:: Exercise objective ::
For the records below, the count of lines that hold "Césure" is required; give only that number.

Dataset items
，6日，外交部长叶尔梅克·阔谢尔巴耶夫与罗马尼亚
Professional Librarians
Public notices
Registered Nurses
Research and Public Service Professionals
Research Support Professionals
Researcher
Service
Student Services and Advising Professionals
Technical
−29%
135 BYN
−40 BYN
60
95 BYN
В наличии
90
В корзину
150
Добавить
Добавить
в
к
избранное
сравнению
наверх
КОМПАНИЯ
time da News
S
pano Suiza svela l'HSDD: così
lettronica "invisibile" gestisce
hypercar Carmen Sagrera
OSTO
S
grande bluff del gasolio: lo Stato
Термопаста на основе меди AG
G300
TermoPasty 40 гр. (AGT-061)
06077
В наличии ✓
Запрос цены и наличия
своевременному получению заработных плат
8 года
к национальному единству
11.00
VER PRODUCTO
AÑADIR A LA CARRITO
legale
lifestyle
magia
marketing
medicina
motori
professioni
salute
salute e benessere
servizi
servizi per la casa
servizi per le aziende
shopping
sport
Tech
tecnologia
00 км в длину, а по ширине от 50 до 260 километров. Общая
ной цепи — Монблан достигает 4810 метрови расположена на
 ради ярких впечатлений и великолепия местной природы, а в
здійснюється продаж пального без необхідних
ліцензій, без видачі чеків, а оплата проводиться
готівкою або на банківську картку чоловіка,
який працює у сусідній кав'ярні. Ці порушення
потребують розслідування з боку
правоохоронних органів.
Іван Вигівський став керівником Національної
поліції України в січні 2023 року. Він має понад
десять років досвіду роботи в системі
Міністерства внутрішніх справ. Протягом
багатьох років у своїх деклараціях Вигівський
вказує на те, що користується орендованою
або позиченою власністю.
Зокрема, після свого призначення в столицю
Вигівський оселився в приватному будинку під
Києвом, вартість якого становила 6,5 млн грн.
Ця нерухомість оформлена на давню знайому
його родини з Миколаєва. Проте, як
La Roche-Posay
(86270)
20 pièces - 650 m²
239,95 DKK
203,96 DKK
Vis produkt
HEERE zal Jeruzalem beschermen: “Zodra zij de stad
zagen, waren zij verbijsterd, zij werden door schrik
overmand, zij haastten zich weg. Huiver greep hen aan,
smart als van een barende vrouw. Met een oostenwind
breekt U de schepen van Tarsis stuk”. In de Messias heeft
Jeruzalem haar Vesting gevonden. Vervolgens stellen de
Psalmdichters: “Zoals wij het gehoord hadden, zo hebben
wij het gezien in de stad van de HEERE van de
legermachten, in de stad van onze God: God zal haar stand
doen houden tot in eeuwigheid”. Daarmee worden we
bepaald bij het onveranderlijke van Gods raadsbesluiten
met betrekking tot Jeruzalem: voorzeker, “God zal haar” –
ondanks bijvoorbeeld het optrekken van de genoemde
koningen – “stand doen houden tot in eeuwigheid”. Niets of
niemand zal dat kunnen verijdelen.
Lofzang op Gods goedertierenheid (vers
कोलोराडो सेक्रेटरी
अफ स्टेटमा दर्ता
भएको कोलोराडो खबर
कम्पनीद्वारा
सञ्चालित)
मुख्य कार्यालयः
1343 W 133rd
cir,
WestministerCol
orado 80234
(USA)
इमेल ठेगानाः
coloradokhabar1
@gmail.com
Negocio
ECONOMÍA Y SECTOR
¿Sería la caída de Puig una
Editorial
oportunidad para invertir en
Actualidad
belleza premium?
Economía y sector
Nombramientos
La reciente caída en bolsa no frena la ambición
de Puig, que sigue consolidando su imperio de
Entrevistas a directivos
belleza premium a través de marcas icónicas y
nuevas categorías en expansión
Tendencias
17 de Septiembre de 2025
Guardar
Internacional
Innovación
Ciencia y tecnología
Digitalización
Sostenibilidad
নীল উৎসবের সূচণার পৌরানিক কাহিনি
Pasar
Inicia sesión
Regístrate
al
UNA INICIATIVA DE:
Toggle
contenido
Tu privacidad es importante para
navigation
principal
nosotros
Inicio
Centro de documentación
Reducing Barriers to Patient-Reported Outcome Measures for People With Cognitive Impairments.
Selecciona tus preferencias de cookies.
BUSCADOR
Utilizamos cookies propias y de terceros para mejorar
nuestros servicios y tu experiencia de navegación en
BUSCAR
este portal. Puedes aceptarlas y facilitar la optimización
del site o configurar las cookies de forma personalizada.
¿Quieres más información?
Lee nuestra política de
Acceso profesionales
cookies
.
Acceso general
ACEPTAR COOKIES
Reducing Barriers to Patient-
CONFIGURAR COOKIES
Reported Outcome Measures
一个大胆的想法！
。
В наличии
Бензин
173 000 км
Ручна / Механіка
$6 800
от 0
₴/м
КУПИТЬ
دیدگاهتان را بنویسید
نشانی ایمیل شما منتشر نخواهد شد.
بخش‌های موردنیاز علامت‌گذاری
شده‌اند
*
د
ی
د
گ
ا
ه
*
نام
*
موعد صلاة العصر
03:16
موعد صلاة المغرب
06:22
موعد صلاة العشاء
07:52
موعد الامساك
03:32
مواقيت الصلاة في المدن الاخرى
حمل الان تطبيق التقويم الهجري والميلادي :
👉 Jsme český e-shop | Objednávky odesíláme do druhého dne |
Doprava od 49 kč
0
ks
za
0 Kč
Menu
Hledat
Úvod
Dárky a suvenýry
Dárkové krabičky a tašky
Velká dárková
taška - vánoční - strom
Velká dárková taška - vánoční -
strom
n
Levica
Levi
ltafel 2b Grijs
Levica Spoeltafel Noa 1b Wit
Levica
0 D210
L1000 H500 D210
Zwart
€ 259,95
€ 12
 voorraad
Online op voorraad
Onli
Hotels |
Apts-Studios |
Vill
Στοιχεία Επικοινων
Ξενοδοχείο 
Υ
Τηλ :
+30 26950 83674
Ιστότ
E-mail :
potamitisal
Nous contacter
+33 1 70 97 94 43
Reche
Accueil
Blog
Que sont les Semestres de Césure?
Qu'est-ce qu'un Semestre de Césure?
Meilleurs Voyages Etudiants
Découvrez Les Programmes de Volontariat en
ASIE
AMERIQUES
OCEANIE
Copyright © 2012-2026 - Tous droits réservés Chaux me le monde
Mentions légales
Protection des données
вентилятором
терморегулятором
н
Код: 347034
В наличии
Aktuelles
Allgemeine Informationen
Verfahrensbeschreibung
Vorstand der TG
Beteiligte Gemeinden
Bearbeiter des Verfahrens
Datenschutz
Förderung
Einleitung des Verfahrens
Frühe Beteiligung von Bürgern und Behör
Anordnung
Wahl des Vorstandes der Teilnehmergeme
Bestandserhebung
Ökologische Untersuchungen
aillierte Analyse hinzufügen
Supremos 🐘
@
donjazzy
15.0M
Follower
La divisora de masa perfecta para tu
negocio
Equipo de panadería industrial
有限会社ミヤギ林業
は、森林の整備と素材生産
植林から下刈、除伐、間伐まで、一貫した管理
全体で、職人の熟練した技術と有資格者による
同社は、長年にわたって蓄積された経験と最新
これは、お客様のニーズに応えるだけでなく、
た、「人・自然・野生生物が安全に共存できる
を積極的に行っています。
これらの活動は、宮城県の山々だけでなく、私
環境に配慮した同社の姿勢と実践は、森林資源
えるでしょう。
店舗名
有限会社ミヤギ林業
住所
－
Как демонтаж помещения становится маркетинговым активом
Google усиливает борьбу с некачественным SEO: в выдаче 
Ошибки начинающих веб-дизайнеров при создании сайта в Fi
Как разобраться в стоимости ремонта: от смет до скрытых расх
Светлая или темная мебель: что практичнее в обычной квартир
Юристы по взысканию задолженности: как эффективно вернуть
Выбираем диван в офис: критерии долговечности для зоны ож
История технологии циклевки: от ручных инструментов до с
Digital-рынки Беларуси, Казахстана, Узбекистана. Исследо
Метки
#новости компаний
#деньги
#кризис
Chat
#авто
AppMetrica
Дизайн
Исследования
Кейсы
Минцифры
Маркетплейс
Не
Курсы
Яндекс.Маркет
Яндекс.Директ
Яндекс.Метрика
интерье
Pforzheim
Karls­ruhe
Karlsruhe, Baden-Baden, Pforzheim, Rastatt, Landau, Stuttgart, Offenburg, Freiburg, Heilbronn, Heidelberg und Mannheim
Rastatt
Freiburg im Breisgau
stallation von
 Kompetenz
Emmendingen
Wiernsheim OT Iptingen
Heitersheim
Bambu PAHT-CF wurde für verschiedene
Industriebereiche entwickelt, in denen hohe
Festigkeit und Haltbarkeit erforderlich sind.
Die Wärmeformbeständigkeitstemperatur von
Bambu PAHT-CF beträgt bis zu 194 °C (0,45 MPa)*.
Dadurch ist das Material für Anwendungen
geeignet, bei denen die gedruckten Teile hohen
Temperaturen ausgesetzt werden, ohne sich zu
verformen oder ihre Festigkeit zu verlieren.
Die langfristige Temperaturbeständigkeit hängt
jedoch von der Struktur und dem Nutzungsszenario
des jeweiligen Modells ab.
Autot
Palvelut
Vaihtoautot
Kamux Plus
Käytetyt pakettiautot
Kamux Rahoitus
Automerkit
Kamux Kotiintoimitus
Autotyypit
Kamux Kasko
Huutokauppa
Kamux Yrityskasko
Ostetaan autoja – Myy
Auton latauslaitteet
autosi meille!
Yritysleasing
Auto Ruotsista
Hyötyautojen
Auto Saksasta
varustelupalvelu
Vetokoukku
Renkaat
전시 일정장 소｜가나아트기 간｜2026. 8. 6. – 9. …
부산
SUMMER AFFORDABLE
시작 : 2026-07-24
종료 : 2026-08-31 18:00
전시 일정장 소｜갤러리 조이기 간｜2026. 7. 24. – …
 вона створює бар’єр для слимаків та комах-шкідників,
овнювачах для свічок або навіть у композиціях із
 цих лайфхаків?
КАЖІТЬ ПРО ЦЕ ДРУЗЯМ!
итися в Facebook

:: Answer to this exercise ::
2